* Extracted data:
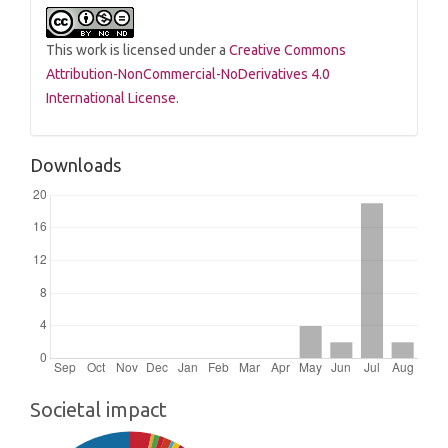
This work is licensed under a
Creative Commons
Attribution-NonCommercial-NoDerivatives 4.0
International License
.
Downloads
Societal impact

* Exercise requirements: From the first record to the last, retype everything exactly except the images.

* Exercise answer:
This work is licensed under a
Creative Commons
Attribution-NonCommercial-NoDerivatives 4.0
International License
.
Downloads
Societal impact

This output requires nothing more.